Using a native VECTOR column is the right way to store embeddings in Oracle databases that support vectors. It avoids LOB/JSON overhead and enables direct similarity search and vector indexing later.

Quick Reference Table:

Step 6 – Update the Existing Replicat to Call AISERVICE

Now update your Replicat parameter file to call the new AI embedding service and store the resulting vector into BIO_EMBEDDING.

The @AISERVICE function enables inline AI processing directly within GoldenGate replication flows.

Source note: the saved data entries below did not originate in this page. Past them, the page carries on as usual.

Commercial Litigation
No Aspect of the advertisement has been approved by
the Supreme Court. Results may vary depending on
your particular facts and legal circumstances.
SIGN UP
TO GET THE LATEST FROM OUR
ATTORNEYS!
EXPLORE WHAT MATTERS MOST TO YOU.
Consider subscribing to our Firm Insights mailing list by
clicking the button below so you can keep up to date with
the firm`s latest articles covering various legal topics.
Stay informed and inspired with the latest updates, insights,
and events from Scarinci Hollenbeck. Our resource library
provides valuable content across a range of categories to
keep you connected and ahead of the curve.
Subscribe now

It allows Replicat to invoke a configured AI model at apply time and use the result as part of the target mapping.

With @AISERVICE, AI enrichment becomes a native part of replication, eliminating the need for external pipelines, custom services, or post-processing steps.

@aiservice(embed, <model name>, <col>)

6.1 Replicat parameter file (updated)

			
REPLICAT RWEST
USERIDALIAS EAST DOMAIN OracleGoldenGate
DDL INCLUDE MAPPED
MAP hr.employees, TARGET hr.employees,
COLMAP (
    USEDEFAULTS,
    bio_embedding = @AISERVICE(embed,'text-embedding-3-small', first_name)
);
--MAP hr.*, TARGET hr.*;

		

Demo intent:
For simplicity, this example generates an embedding from only the FIRST_NAME column. In real scenarios, you’d typically embed a richer text payload (e.g., name + title + department + location) to produce more meaningful vectors. In GoldenGate 23.26.1, @AISERVICE does not support expressions as its input argument, the function expects a single input column.

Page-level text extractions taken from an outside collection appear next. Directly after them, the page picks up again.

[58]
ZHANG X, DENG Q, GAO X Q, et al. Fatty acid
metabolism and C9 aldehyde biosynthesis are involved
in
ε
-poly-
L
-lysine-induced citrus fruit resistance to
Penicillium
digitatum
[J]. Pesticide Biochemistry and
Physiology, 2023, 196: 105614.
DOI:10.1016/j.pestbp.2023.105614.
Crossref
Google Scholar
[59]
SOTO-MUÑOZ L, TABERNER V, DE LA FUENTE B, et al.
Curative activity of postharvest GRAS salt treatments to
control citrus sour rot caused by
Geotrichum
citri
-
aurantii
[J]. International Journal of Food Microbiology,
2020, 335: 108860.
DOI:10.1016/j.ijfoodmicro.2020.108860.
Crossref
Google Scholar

Step 7 – Run Replicat and Generate a Test Change

Once the Replicat is updated, restart it (or issue a parameter refresh depending on your operational practice):

			
STOP REPLICAT RWEST
START REPLICAT RWEST

Now generate a change on the source:

			
UPDATE hr.employees
SET first_name = 'Alex'
WHERE employee_id = 72047;
COMMIT;

Any update that causes Replicat to apply the row will trigger the AISERVICE call and populate the embedding.

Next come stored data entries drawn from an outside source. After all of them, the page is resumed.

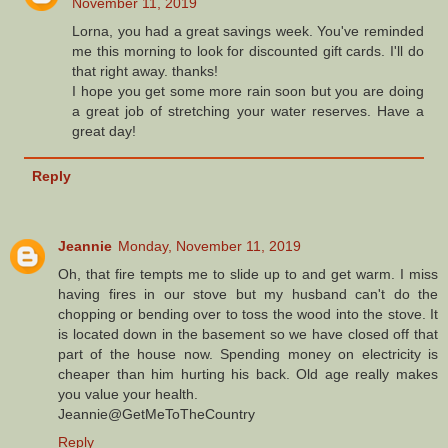
November 11, 2019
Lorna, you had a great savings week. You've reminded
me this morning to look for discounted gift cards. I'll do
that right away. thanks!
I hope you get some more rain soon but you are doing
a great job of stretching your water reserves. Have a
great day!
Reply
Jeannie
Monday, November 11, 2019
Oh, that fire tempts me to slide up to and get warm. I miss
having fires in our stove but my husband can't do the
chopping or bending over to toss the wood into the stove. It
is located down in the basement so we have closed off that
part of the house now. Spending money on electricity is
cheaper than him hurting his back. Old age really makes
you value your health.
Jeannie@GetMeToTheCountry
Reply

Step 8 – View the Table Output (Embeddings)

Finally, query the target table and show the embedding populated.

1) Quick verification (embedding exists)

			
SELECT employee_id,
       first_name,
       bio_embedding
FROM   hr.employees
WHERE  bio_embedding is not null;

		

Demo context

Demonstration note (laptop / PoC intent):
This configuration is intentionally simplified to demonstrate the concept of embedding generation inline in GoldenGate Replicat. In production environments, customers should work with their security and networking teams to define the right approach for API key management, outbound access controls, auditing, and model governance.

Conclusion

Putting this walkthrough together was a very hands-on exercise, and seeing it work end to end was genuinely rewarding. Starting from an existing GoldenGate replication flow, I was able to layer in AI capabilities with minimal changes and watch vector embeddings being generated inline during Replicat apply. There were no new pipelines to manage and no post processing steps AI simply became part of the data movement itself.

While this example was built in a local Docker environment for demonstration purposes, the same concepts apply to enterprise deployments when aligned with the appropriate security and governance practices. This is just the first step in GoldenGate’s AI journey, but it’s already a meaningful one turning real-time data replication into real time data enrichment, directly inside GoldenGate.